> **EXERCISE AIM**
Reproduce exactly only the lines from the line that holds "довга весільна фата. У британському Vogue" to the line that holds "قبرس‌ شمالی را بشناسید", inclusive, in the listing below, and please leave out every picture.

> **INFORMATION GIVEN**

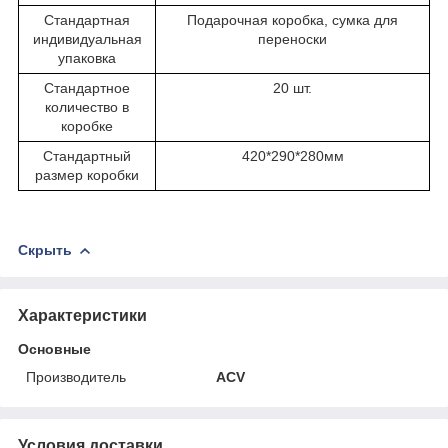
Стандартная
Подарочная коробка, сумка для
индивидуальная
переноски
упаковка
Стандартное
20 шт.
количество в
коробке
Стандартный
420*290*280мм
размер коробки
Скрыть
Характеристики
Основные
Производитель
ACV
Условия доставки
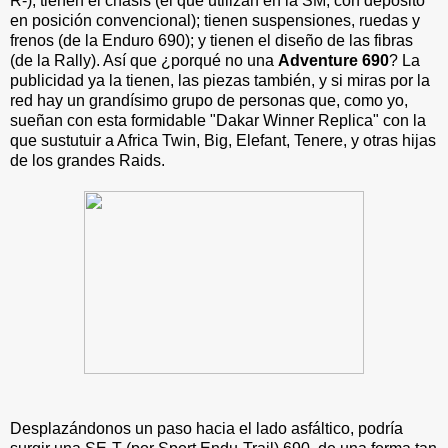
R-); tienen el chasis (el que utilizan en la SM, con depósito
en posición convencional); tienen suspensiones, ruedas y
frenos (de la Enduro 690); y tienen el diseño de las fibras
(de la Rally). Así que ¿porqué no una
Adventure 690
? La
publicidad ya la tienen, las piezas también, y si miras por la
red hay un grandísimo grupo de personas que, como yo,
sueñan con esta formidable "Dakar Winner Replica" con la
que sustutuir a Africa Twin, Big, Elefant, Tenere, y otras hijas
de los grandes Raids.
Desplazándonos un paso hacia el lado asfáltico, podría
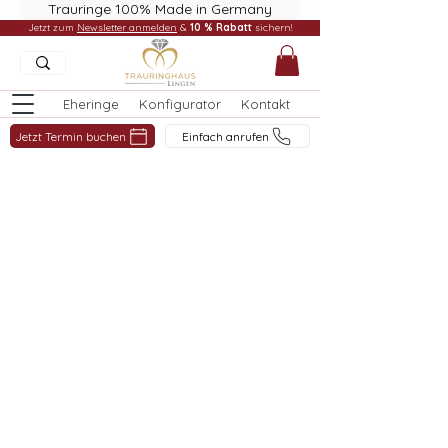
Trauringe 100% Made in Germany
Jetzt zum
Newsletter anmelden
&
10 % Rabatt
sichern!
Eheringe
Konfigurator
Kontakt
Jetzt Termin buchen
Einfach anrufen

--

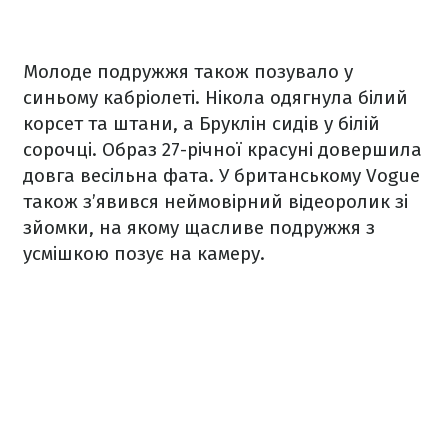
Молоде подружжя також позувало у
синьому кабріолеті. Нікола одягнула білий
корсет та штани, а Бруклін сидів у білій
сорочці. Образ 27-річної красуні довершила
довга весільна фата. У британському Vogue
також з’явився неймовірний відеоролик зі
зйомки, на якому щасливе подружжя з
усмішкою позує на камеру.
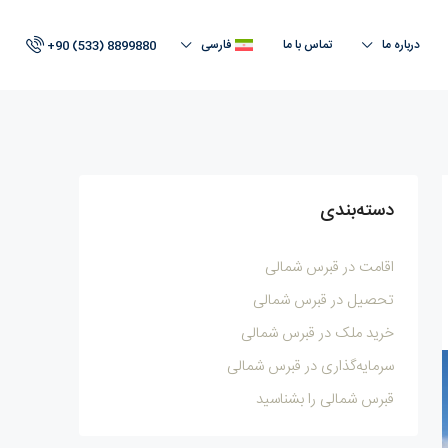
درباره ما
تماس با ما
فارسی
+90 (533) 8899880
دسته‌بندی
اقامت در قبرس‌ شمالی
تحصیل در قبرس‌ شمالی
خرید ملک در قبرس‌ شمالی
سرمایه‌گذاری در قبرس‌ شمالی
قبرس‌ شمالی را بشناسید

...

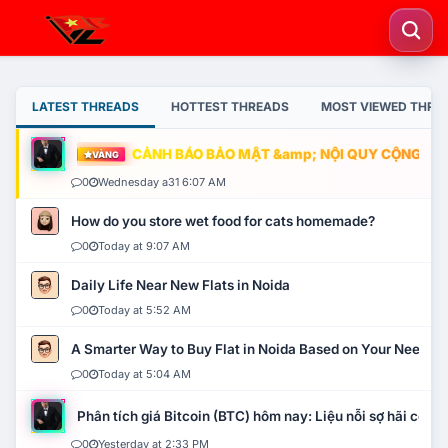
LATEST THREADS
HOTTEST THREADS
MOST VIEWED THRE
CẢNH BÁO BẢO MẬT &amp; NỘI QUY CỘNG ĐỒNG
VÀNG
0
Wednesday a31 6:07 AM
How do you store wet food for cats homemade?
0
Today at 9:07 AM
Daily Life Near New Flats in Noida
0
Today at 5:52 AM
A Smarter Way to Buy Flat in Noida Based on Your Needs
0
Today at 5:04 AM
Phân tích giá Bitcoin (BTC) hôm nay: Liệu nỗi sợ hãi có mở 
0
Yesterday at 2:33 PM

> **SOLUTION**
довга весільна фата. У британському Vogue
також з’явився неймовірний відеоролик зі
зйомки, на якому щасливе подружжя з
усмішкою позує на камеру.
درباره ما
تماس با ما
فارسی
+90 (533) 8899880
دسته‌بندی
اقامت در قبرس‌ شمالی
تحصیل در قبرس‌ شمالی
خرید ملک در قبرس‌ شمالی
سرمایه‌گذاری در قبرس‌ شمالی
قبرس‌ شمالی را بشناسید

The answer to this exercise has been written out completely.